WHAT TO PRODUCE: Lines holding the string "Anisfield" are the ones to copy from this listing.

TASK DATA:
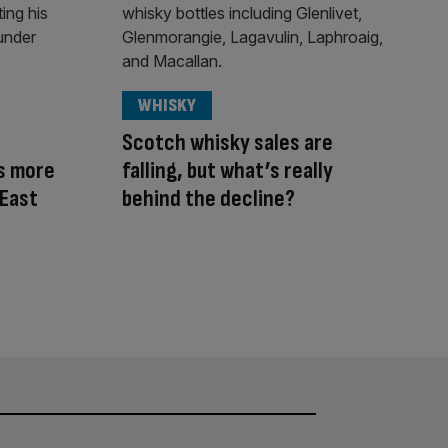
WHISKY
Scotch whisky sales are
s more
falling, but what’s really
 East
behind the decline?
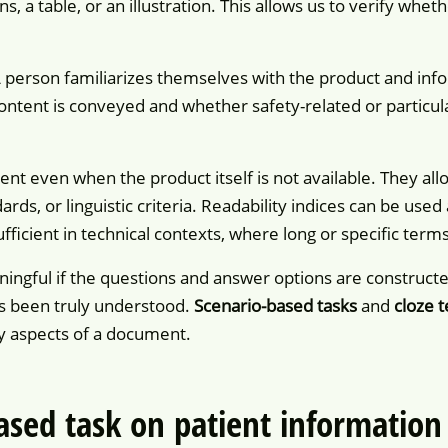
ns, a table, or an illustration. This allows us to verify whe
A person familiarizes themselves with the product and info
tent is conveyed and whether safety-related or particular
nt even when the product itself is not available. They al
rds, or linguistic criteria. Readability indices can be use
fficient in technical contexts, where long or specific term
ingful if the questions and answer options are constructe
s been truly understood.
Scenario-based tasks
and
cloze t
ity aspects of a document.
ased task on patient information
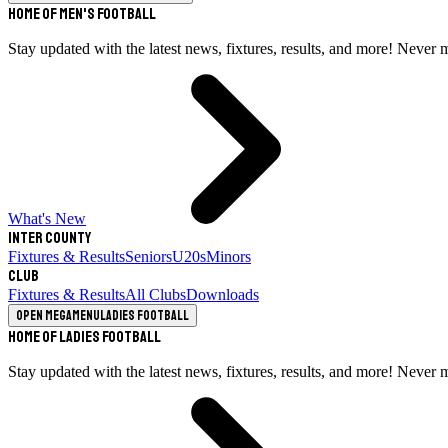
Home of Men's Football
Stay updated with the latest news, fixtures, results, and more! Never 
What's New
Inter County
Fixtures & Results
Seniors
U20s
Minors
Club
Fixtures & Results
All Clubs
Downloads
Open megamenu
Ladies Football
Home of Ladies Football
Stay updated with the latest news, fixtures, results, and more! Never 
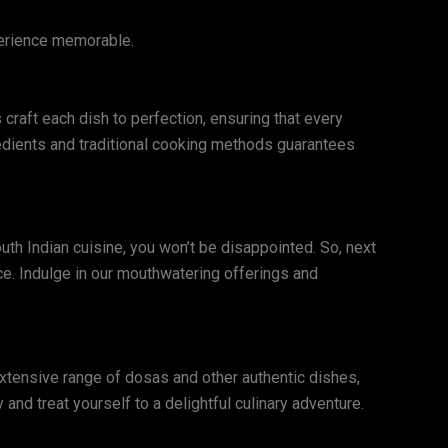
perience memorable.
 craft each dish to perfection, ensuring that every
redients and traditional cooking methods guarantees
outh Indian cuisine, you won’t be disappointed. So, next
e. Indulge in our mouthwatering offerings and
extensive range of dosas and other authentic dishes,
 and treat yourself to a delightful culinary adventure.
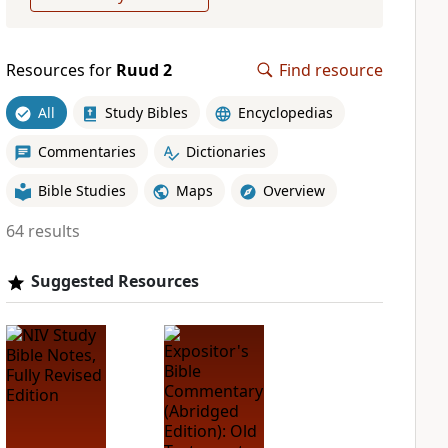
Resources for
Ruud 2
Find resource
All
Study Bibles
Encyclopedias
Commentaries
Dictionaries
Bible Studies
Maps
Overview
64 results
Suggested Resources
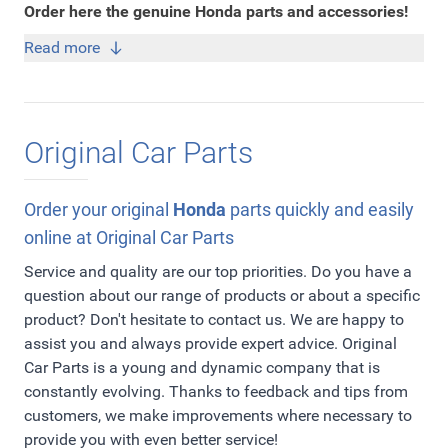
Order here the genuine Honda parts and accessories!
Read more
Original Car Parts
Order your original
Honda
parts quickly and easily
online at Original Car Parts
Service and quality are our top priorities. Do you have a
question about our range of products or about a specific
product? Don't hesitate to contact us. We are happy to
assist you and always provide expert advice. Original
Car Parts is a young and dynamic company that is
constantly evolving. Thanks to feedback and tips from
customers, we make improvements where necessary to
provide you with even better service!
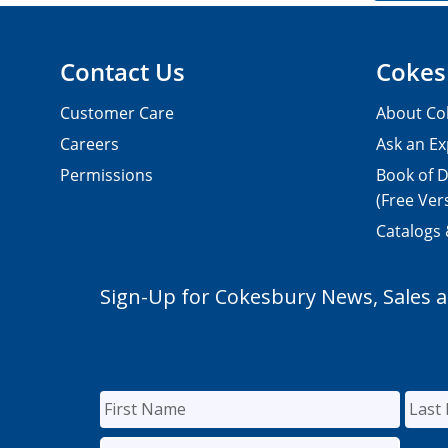
Contact Us
Cokes
Customer Care
About Co
Careers
Ask an Ex
Permissions
Book of D
(Free Ver
Catalogs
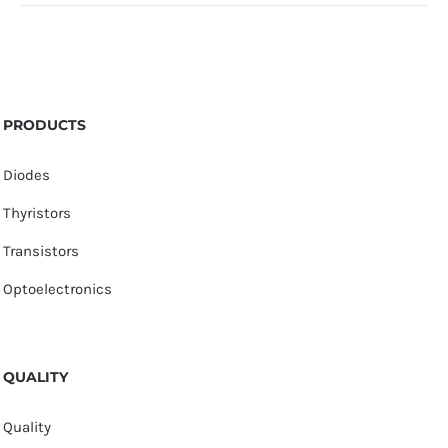
PRODUCTS
Diodes
Thyristors
Transistors
Optoelectronics
QUALITY
Quality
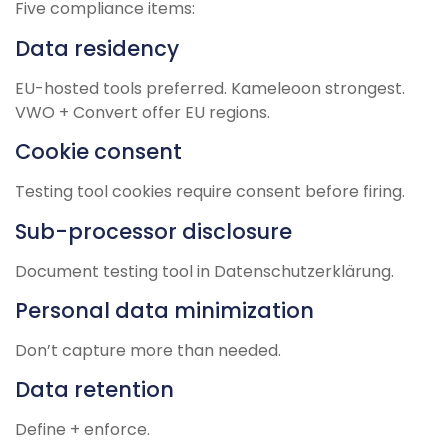
Five compliance items:
Data residency
EU-hosted tools preferred. Kameleoon strongest.
VWO + Convert offer EU regions.
Cookie consent
Testing tool cookies require consent before firing.
Sub-processor disclosure
Document testing tool in Datenschutzerklärung.
Personal data minimization
Don’t capture more than needed.
Data retention
Define + enforce.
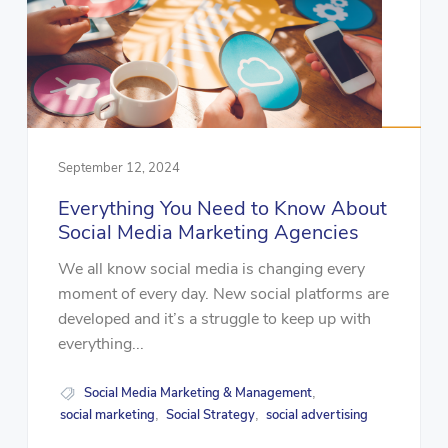
September 12, 2024
Everything You Need to Know About
Social Media Marketing Agencies
We all know social media is changing every
moment of every day. New social platforms are
developed and it’s a struggle to keep up with
everything...
Social Media Marketing & Management
,
social marketing
Social Strategy
social advertising
,
,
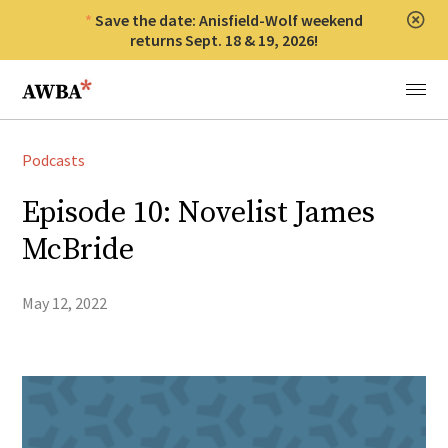
Save the date: Anisfield-Wolf weekend
Clos
returns Sept. 18 & 19, 2026!
Anisfield-Wolf Book Awards
Menu
Podcasts
Episode 10: Novelist James
McBride
May 12, 2022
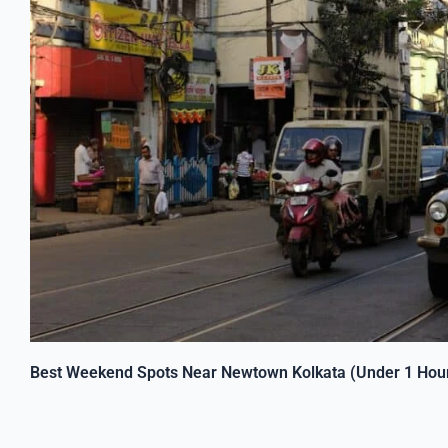
Best Weekend Spots Near Newtown Kolkata (Under 1 Hour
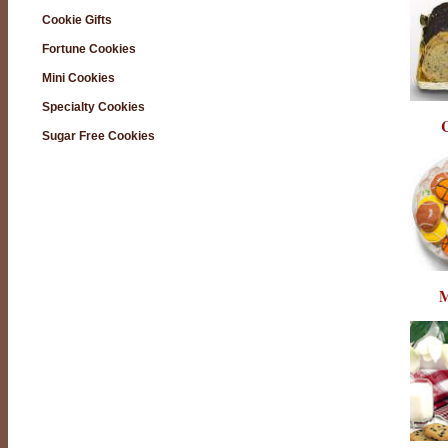
Cookie Gifts
Fortune Cookies
Mini Cookies
Specialty Cookies
C
Sugar Free Cookies
M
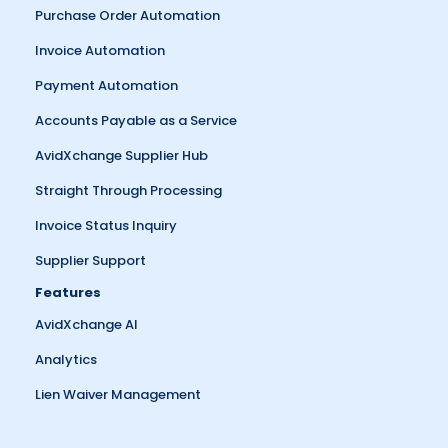
Purchase Order Automation
Invoice Automation
Payment Automation
Accounts Payable as a Service
AvidXchange Supplier Hub
Straight Through Processing
Invoice Status Inquiry
Supplier Support
Features
AvidXchange AI
Analytics
Lien Waiver Management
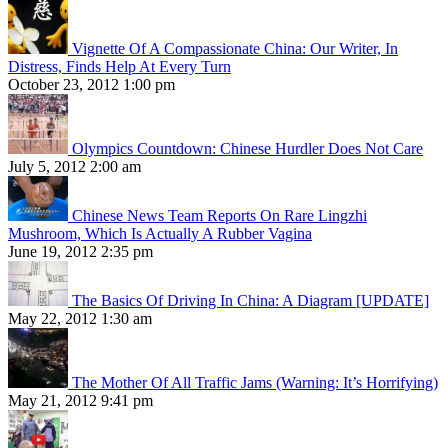
Vignette Of A Compassionate China: Our Writer, In
Distress, Finds Help At Every Turn
October 23, 2012 1:00 pm
Olympics Countdown: Chinese Hurdler Does Not Care
July 5, 2012 2:00 am
Chinese News Team Reports On Rare Lingzhi
Mushroom, Which Is Actually A Rubber Vagina
June 19, 2012 2:35 pm
The Basics Of Driving In China: A Diagram [UPDATE]
May 22, 2012 1:30 am
The Mother Of All Traffic Jams (Warning: It’s Horrifying)
May 21, 2012 9:41 pm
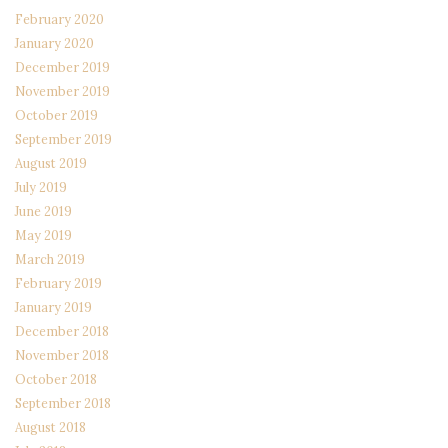
February 2020
January 2020
December 2019
November 2019
October 2019
September 2019
August 2019
July 2019
June 2019
May 2019
March 2019
February 2019
January 2019
December 2018
November 2018
October 2018
September 2018
August 2018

RESPONSE TO THE TASK:
Save the date: Anisfield-Wolf weekend
Anisfield-Wolf Book Awards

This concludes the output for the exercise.